Needed from the entries below: every line that holds the word "your".
Data for this task: Begin
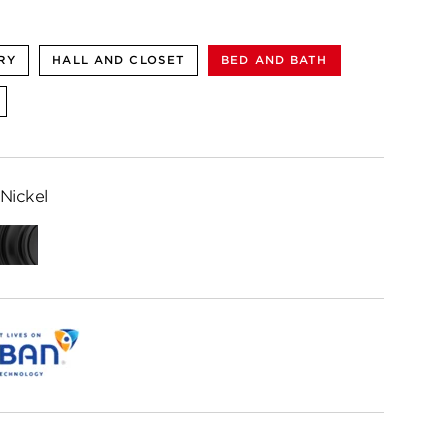
RY
HALL AND CLOSET
BED AND BATH
Nickel
ed
Matte
me
Black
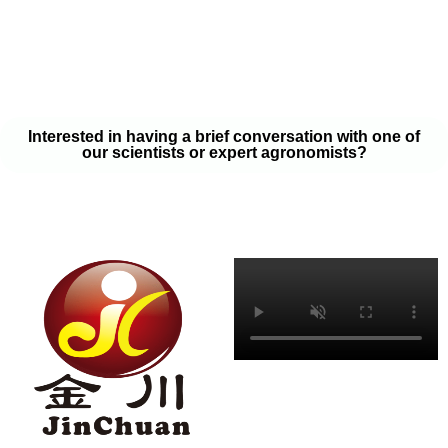
your soil samples with one of our expert agronomists. After our
analysis, our team will provide you with a couple liquid fertilizer
program options that will help you meet your goals on a budget
that won’t break the bank.
Interested in having a brief conversation with one of
our scientists or expert agronomists?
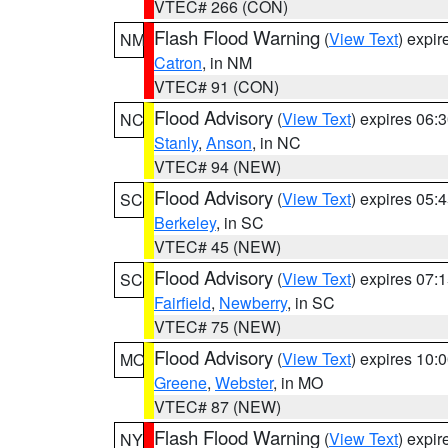
VTEC# 266 (CON)
Flash Flood Warning
(
View Text
) expi
NM
Catron
, in NM
VTEC# 91 (CON)
Flood Advisory
(
View Text
) expires 06
NC
Stanly
,
Anson
, in NC
VTEC# 94 (NEW)
Flood Advisory
(
View Text
) expires 05
SC
Berkeley
, in SC
VTEC# 45 (NEW)
Flood Advisory
(
View Text
) expires 07
SC
Fairfield
,
Newberry
, in SC
VTEC# 75 (NEW)
Flood Advisory
(
View Text
) expires 10
MO
Greene
,
Webster
, in MO
VTEC# 87 (NEW)
Flash Flood Warning
(
View Text
) expi
NY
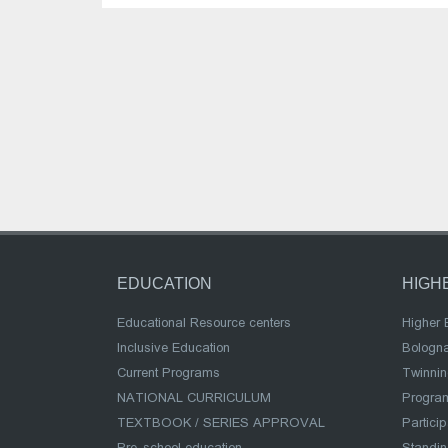
EDUCATION
HIGH
Educational Resource centers
Higher 
Inclusive Education
Bologn
Current Programs
Twinnin
NATIONAL CURRICULUM
Program
TEXTBOOK / SERIES APPROVAL
Partici
Pre-school education
Standi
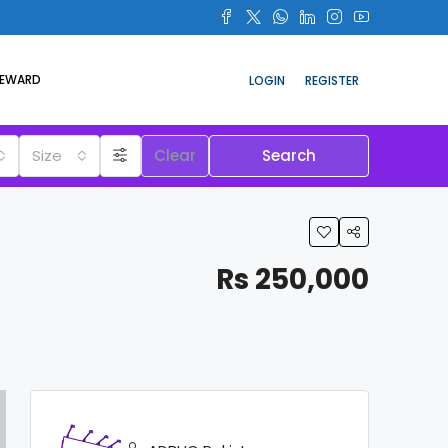
REWARD
LOGIN
REGISTER
Size
Clear
Search
Rs 250,000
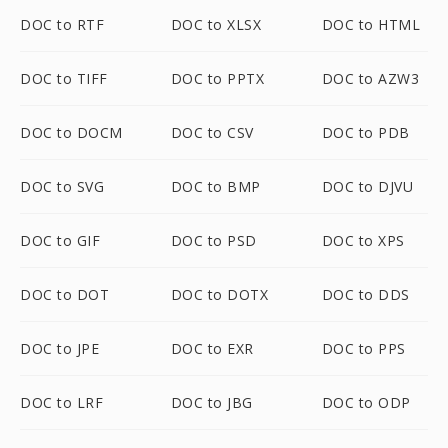
DOC to RTF
DOC to XLSX
DOC to HTML
DOC to TIFF
DOC to PPTX
DOC to AZW3
DOC to DOCM
DOC to CSV
DOC to PDB
DOC to SVG
DOC to BMP
DOC to DJVU
DOC to GIF
DOC to PSD
DOC to XPS
DOC to DOT
DOC to DOTX
DOC to DDS
DOC to JPE
DOC to EXR
DOC to PPS
DOC to LRF
DOC to JBG
DOC to ODP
Data for this task: End
Task response ▸
your soil samples with one of our expert agronomists. After our
program options that will help you meet your goals on a budget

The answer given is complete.